*Records shown*
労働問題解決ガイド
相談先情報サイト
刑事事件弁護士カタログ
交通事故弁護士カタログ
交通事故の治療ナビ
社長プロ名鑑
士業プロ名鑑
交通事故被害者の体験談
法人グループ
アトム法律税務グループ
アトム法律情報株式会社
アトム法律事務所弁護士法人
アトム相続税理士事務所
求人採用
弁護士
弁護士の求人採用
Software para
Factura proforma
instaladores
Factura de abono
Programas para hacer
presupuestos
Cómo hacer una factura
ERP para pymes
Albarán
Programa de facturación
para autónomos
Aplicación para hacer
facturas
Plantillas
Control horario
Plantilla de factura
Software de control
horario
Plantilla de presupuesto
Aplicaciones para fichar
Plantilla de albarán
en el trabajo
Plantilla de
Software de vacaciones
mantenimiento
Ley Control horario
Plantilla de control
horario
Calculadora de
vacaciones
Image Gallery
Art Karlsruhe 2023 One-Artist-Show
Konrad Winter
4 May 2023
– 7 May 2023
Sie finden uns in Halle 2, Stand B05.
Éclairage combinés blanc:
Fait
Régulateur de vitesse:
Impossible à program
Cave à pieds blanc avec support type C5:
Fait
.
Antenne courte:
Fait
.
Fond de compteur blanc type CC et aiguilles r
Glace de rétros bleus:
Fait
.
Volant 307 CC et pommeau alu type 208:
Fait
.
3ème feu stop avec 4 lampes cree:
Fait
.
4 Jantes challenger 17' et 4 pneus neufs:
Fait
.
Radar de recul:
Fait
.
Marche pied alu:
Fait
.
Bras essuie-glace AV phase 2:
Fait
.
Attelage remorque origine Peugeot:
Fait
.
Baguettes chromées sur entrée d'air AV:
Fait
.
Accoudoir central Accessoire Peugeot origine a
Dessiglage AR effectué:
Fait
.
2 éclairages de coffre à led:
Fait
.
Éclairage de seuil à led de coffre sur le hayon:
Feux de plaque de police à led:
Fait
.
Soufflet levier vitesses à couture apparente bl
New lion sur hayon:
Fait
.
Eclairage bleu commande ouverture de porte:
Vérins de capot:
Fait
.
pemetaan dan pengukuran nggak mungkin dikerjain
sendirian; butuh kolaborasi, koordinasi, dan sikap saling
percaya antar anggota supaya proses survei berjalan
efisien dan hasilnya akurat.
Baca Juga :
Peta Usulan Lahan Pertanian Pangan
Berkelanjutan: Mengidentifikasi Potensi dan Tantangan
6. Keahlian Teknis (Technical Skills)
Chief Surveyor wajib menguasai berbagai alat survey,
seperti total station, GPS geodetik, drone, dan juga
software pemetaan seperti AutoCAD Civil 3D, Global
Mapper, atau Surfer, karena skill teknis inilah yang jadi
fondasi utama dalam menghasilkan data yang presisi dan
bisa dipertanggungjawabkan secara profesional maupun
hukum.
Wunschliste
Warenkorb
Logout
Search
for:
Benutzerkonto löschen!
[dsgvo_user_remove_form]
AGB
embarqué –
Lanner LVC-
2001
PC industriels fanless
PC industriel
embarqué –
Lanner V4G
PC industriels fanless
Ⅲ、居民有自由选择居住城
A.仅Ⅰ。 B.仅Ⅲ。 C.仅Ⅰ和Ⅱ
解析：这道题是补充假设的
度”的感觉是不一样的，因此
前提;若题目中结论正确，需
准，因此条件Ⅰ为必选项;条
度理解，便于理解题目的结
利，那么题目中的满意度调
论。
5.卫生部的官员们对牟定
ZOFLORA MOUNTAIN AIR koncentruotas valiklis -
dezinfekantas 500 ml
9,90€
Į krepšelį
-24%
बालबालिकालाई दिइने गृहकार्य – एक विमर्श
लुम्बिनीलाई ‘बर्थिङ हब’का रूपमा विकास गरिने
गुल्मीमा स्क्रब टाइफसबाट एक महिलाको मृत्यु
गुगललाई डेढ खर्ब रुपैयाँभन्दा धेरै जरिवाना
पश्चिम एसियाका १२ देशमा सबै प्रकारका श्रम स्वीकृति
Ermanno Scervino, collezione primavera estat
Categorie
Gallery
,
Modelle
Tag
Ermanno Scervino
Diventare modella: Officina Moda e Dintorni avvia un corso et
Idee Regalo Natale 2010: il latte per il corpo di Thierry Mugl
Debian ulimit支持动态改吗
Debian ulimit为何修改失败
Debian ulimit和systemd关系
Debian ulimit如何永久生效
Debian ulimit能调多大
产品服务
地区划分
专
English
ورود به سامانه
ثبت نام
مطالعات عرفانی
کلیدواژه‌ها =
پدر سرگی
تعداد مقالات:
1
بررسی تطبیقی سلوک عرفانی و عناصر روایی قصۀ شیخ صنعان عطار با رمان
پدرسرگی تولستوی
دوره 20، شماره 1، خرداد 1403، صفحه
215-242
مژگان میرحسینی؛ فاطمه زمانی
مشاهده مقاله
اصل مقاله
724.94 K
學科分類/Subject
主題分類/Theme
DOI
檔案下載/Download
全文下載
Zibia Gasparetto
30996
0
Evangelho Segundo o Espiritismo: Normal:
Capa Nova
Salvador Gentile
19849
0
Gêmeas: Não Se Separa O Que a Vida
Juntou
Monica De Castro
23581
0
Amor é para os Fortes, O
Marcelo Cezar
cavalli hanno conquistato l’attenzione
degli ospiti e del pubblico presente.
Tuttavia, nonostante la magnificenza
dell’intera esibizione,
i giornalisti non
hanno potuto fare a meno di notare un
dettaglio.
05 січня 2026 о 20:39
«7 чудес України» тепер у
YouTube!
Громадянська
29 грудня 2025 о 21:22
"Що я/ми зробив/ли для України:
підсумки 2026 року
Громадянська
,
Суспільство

*Assignment*
Considering only the material above, set down every line from the one with "Factura de abono" to the one with "Eclairage bleu commande", inclusive, exactly as written.

*Output*
Factura de abono
Programas para hacer
presupuestos
Cómo hacer una factura
ERP para pymes
Albarán
Programa de facturación
para autónomos
Aplicación para hacer
facturas
Plantillas
Control horario
Plantilla de factura
Software de control
horario
Plantilla de presupuesto
Aplicaciones para fichar
Plantilla de albarán
en el trabajo
Plantilla de
Software de vacaciones
mantenimiento
Ley Control horario
Plantilla de control
horario
Calculadora de
vacaciones
Image Gallery
Art Karlsruhe 2023 One-Artist-Show
Konrad Winter
4 May 2023
– 7 May 2023
Sie finden uns in Halle 2, Stand B05.
Éclairage combinés blanc:
Fait
Régulateur de vitesse:
Impossible à program
Cave à pieds blanc avec support type C5:
Fait
.
Antenne courte:
Fait
.
Fond de compteur blanc type CC et aiguilles r
Glace de rétros bleus:
Fait
.
Volant 307 CC et pommeau alu type 208:
Fait
.
3ème feu stop avec 4 lampes cree:
Fait
.
4 Jantes challenger 17' et 4 pneus neufs:
Fait
.
Radar de recul:
Fait
.
Marche pied alu:
Fait
.
Bras essuie-glace AV phase 2:
Fait
.
Attelage remorque origine Peugeot:
Fait
.
Baguettes chromées sur entrée d'air AV:
Fait
.
Accoudoir central Accessoire Peugeot origine a
Dessiglage AR effectué:
Fait
.
2 éclairages de coffre à led:
Fait
.
Éclairage de seuil à led de coffre sur le hayon:
Feux de plaque de police à led:
Fait
.
Soufflet levier vitesses à couture apparente bl
New lion sur hayon:
Fait
.
Eclairage bleu commande ouverture de porte:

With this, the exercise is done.